At first, one might think the song was new, recorded in solidarity with the Lebanese army after the latest clashes in Beirut and North Lebanon. That thought is reinforced after seeing a large portrait of Lieutenant Colonel Ibrahim Salloum Rifaat, a resident of the village.
The poster had been hanging in the church’s courtyard since his death five years ago in the Nahr el-Bared Palestinian refugee camp war along with a number of portraits of General Francois al-Hajj, the former Lebanese army operations chief who was assassinated in 2007.
But it did not take long to discover that the song is part of a campaign around the “Day in Solidarity with the Lebanese Forcibly Deported to Israel,” scheduled to be held on June 2. This year, the slogan “Lebanon Is a Tear in My Eyes” commemorates 12 years of “displacement.”
The townsfolk are organizing a Mass and gathering in the pine forest, where the families of the deported will be speaking. Also on the occasion, Ain Ebel will light candles and ring its church bells, along with 12 other towns, to salute the families “exiled” to Israel.
Presiding over Mass will be Cardinal Boulos Sayyah who is expected to be appointed by the Maronite Patriarch Bishara Rai as General Patriarchal Deputy in a few days.
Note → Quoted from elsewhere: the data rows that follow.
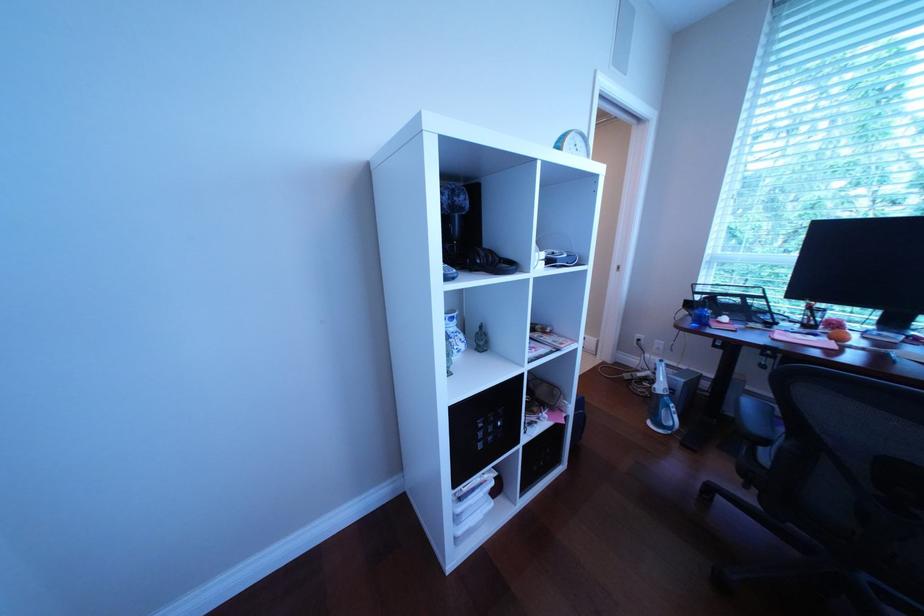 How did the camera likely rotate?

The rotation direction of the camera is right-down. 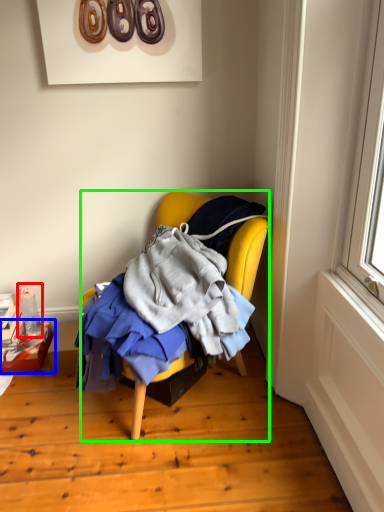 Question: Which object is positioned farthest from bottle (highlighted by a red box)? Select from box (highlighted by a blue box) and chair (highlighted by a green box).

Choices:
 (A) box
 (B) chair

Answer: (B) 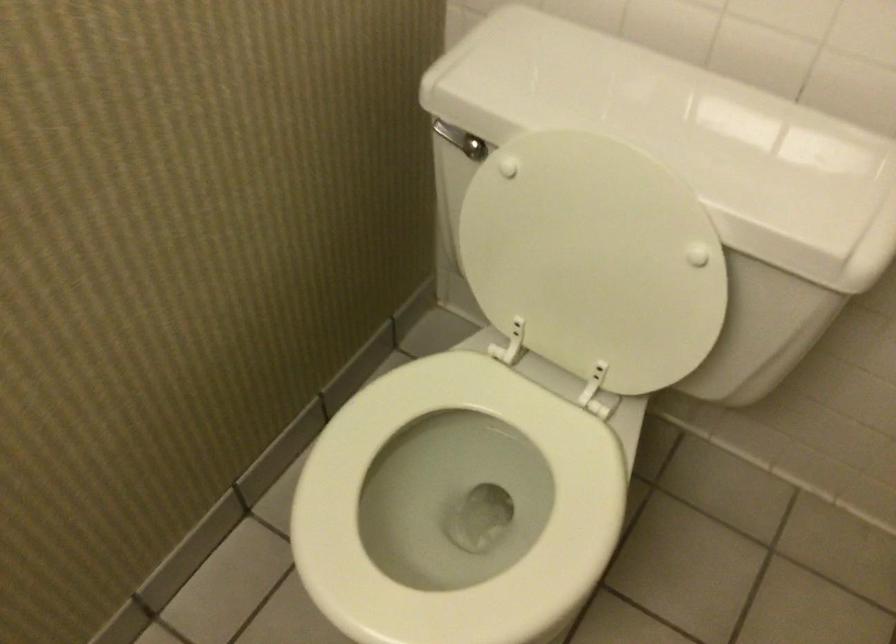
The event is the first of its kind and comes a few months after parliament passed a law regulating the affairs of those who fled to Israel. However, the town residents aren’t too eager to talk about the upcoming event.
Many are very cautious and prefer to remain silent. They defer to the priests. “We delegated them to speak in our name and follow up on our cause,” they say.
In this framework, Patriarch Rai held a congregational visit to the nearby village of Alma al-Shaab a few months ago. It was an opportunity for the families to discuss the issue of the approximately 100 men – many with their families – who fled during the liberation of the South in 2000 and remain in Israel.
Today, the village remembers the occasion, praying for its son Nassif al-Haddad who returned home a corpse through the Ras Naqoura crossing. He was not the first to return in a coffin. His relatives pray he will be the last.
On the other hand, some women and children have been returning, leaving behind husbands, brothers, fathers, and mothers. Two sisters returned before the July 2006 Israeli assault.
“They barely made it,” says a relative, pointing to the “repercussions of that war and the discovery of networks of collaborators. It impacted negatively the Lebanese in Israel and sustained the animosity towards them back home.”
One of the sisters tried to break the isolation from her surroundings imposed by her “profile” and enrolled in an academy in Sour to continue her studies.
She reintegrated in her original home as a young woman living in multireligious and multicultural environment after spending 6 years growing up in hostile surroundings.
She does not tell the new friends she made that she is “the daughter of a collaborator and that her family is still in the occupied land.”
While this young woman was able to settle in her home environment, many who return “do not have the courage” to do so.
Last March, four women returned. One was from Adaisseh and three from Jezzine. They went directly to Beirut to stay with relatives and did not even pass by their villages.
Before that, a woman from al-Bayyada returned after four years and joined her family who live between Sour and Beirut.
On the Adaisseh–Kfar Kila road, along the separation wall being built by Israel, people get tongue-tied when asked whether they will participate in the solidarity day called by Ain Ebel.
Collaboration with Israel, before and after liberation, transcends sects and towns. Fifteen of Adaisseh’s residents are still on the other side of the border. Ten of them had fled following the July 2006 war. Kfar Kila has ten also, and from the southern district of Marjayoun, there are more than a hundred.
Villages in the districts of Sour and Bint Jbeil, such as Naqoura, Rmeish, Dibil, Aytaroun, on the borders with Israel, also have their share.
An old man sits across from a sculpture unveiled recently to commemorate the martyrs of the battle between the Lebanese Army and Israeli occupation forces in Adaisseh. He sighs and takes his time elaborating that a “lifetime of resistance and collaboration will not be erased in 12 years.”
His neighbor ponders the issue for a while. “Only a few will dare participate, even from the Christian villages. Even if many of them remain nostalgic for the time of occupation due to the state of bliss they lived in compared to the era after liberation.”
At a local cafe popular with residents, visitors, the army, and international peacekeepers alike, a local resident points at the owner of the cafe and says, “He is a former collaborator and comes from a family rooted in the field.”
When asked about the manner in which he is treated by people here, he replies that “people forget and forgive as they wish.”
Referring to some wealthy individuals and members of parties and security forces, he says, “people blocked out their past and opened a new page for them. They integrated them in the country following liberation, as if blood was never spilled.”